Russian President Vladimir Putin said on Wednesday that Russia is concerned over the continuous build-up of NATO's military potentials and infrastructure in the vicinity of Russian borders.
NATO also refused to "consider in a constructive manner our proposals on de-escalating the tension and reducing the risk of unpredictable incidents," the Russian leader told the ninth Moscow Conference on International Security (MCIS), which is being held from June 22 to 24.
"We really do hope that common sense together with the desire to promote constructive relations with Russia will eventually prevail," Putin added.
The MCIS traditionally brings together defense ministers, heads of international organizations, non-government experts and global think-tank representatives to discuss global cooperation and partnership on the most pressing peace and security challenges of the time.
In his video address, Putin warned of growing geopolitical processes worldwide and erosion of international law.
"Regional armed conflicts, the risks of proliferation of weapons of mass destruction, the activity of cross-border criminal groups, drug trafficking and cybercriminals are causing us serious concern.
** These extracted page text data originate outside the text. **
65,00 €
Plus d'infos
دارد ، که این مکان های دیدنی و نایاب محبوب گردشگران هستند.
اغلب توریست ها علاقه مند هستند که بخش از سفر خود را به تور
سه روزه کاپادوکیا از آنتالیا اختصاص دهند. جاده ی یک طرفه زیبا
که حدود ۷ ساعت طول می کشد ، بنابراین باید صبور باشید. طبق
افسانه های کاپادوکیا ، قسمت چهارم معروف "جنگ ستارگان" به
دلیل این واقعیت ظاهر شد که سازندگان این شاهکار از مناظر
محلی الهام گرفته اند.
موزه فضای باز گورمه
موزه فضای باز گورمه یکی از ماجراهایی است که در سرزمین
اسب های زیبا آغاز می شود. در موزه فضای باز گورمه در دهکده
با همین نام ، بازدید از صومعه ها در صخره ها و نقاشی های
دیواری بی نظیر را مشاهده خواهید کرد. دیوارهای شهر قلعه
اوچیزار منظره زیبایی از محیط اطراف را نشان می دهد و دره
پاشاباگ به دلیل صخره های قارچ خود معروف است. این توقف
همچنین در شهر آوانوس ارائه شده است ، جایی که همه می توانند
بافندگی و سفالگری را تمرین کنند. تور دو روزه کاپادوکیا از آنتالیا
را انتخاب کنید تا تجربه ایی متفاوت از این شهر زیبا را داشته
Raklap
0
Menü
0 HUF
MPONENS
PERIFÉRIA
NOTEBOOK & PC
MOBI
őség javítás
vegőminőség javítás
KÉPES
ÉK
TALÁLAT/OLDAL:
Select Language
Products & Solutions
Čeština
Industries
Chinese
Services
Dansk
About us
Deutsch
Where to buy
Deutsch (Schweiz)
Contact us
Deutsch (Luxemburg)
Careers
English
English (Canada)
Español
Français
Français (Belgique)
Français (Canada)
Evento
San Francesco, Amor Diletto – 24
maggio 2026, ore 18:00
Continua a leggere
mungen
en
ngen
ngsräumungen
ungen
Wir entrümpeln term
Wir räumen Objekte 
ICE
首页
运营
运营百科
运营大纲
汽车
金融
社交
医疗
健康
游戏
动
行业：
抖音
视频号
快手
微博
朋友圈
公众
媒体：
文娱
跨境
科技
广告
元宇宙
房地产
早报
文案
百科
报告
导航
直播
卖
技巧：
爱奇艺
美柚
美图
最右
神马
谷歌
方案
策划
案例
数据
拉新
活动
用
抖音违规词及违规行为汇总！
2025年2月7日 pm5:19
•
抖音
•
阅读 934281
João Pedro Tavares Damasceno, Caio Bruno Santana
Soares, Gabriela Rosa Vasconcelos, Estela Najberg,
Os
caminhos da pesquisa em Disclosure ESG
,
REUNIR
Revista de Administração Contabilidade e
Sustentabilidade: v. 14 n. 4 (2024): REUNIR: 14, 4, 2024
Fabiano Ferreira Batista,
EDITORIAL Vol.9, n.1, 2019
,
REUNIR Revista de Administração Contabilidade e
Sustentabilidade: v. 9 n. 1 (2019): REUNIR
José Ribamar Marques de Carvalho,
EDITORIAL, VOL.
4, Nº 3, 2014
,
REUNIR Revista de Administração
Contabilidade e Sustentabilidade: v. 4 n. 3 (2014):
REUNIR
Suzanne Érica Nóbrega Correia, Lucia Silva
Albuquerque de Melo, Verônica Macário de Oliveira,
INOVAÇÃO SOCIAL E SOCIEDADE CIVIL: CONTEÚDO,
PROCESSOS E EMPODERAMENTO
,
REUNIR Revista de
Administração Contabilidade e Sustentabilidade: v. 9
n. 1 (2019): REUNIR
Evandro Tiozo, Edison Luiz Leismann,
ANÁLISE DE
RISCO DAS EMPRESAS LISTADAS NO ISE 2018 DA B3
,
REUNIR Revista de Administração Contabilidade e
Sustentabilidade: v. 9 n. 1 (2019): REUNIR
International terrorism continues to pose a particular threat," he said while calling for joint global efforts to meet the challenges based on the international law and the UN Charter.
Despite sharing concerns, Putin reassured that Russia aimed at reducing risks, ensuring predictability and solving differences via dialogue and concrete agreements, including in the field of arms control.
"We never dictate our will to other countries, and are willing to participate in addressing global and regional challenges and to expand creative cooperation with all countries on equal terms using political and diplomatic methods," said Putin.